Reputation: 469
I don't understand how the spark session/context lifecycle works. The documentation says that you can have multiple SparkSession
s that share an underlying SparkContext
. But how/when are those created and destroyed? For example, if I have a production cluster and I spark-submit
10 ETLs, will these 10 jobs share the same SparkContext
? Does it matter if I do this in cluster/client mode?

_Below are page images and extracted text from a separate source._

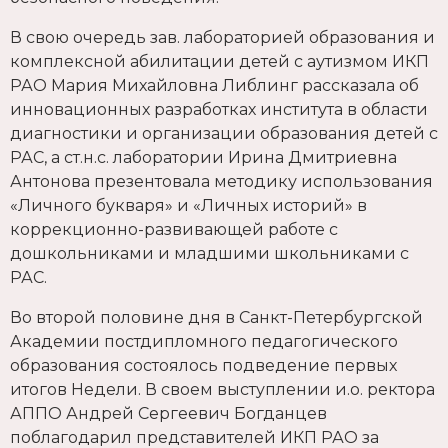
В свою очередь зав. лабораторией образования и
комплексной абилитации детей с аутизмом ИКП
РАО Мария Михайловна Либлинг рассказала об
инновационных разработках института в области
диагностики и организации образования детей с
РАС, а ст.н.с. лаборатории Ирина Дмитриевна
Антонова презентовала методику использования
«Личного букваря» и «Личных историй» в
коррекционно-развивающей работе с
дошкольниками и младшими школьниками с
РАС.
Во второй половине дня в Санкт-Петербургской
Академии постдипломного педагогического
образования состоялось подведение первых
итогов Недели. В своем выступлении и.о. ректора
АППО Андрей Сергеевич Богданцев
поблагодарил представителей ИКП РАО за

To the best of my understanding, the SparkContext
lives in the driver so I assume the above would result in one SparkContext
shared by 10 SparkSession
s, but I'm not at all sure I got this correctly... Any clarification will be much appreciated.
Upvotes: 3
Views: 1677
Reputation: 1853
Let's understand sparkSession and sparkContext
SparkContext is a channel to access all Spark functionality.The Spark driver program uses it to connect to the cluster manager to communicate, submit Spark jobs and knows what resource manager (YARN) to communicate to.And through SparkContext, the driver can access other contexts such as SQLContext, HiveContext, and StreamingContext to program Spark.
With Spark 2.0, SparkSession can access all aforementioned Spark’s functionality through a single-unified point of entry.
It means SparkSession Encapsulates SparkContext.
Let’s say we have multiple users accessing the same notebook which had shared sparkContext and the requirement was to have an isolated environment sharing the same spark context. Prior to 2.0, the solution to this was to create multiple sparkContexts ie sparkContext per isolated environment or users and is an expensive operation(a single sparkContext exists per JVM). But with the introduction of the spark session, this issue has been addressed.
I spark-submit 10 ETLs, will these 10 jobs share the same SparkContext? Does it matter if I do this in cluster/client mode? To the best of my understanding, the SparkContext lives in the driver so I assume the above would result in one SparkContext shared by 10 SparkSessions,
If you submit 10 ETL spark-submit jobs whether it is cluster/client they all are different application and they have their own sparkContext and sparkSession.In native spark you can't share objects between different application but if you want share objects you have to use share contexts(spark-jobserver).Multiple option are available like Apache Ivy, apache-ignite
Upvotes: 3
Reputation: 2214
There is one SparkContext per spark application.
The documentation says that you can have multiple SparkSessions that share an underlying SparkContext. But how/when are those created and destroyed?
private val conf: SparkConf = new SparkConf()
.setMaster(master)
.setAppName(appName)
.set("spark.ui.enabled", "false")
val ss: SparkSession = SparkSession.builder().config(conf).enableHiveSupport().getOrCreate()
If you have an existing spark session and want to create new one, use the newSession method on the existing SparkSession.
import org.apache.spark.sql.{SQLContext, SparkSession}
val newSparkSession1 = spark.newSession()
val newSparkSession2 = spark.newSession()
The newSession method creates a new spark session with isolated SQL configurations, temporary tables.The new session will share the underlying SparkContext and cached data.
Then you can use these different sessions to submit different jobs/sql queries.
newSparkSession1.sql("<ETL-1>")
newSparkSession2.sql("<ETL-2>")
Does it matter if I do this in cluster/client mode?
Client/Cluster mode doesn't matter.
Upvotes: 2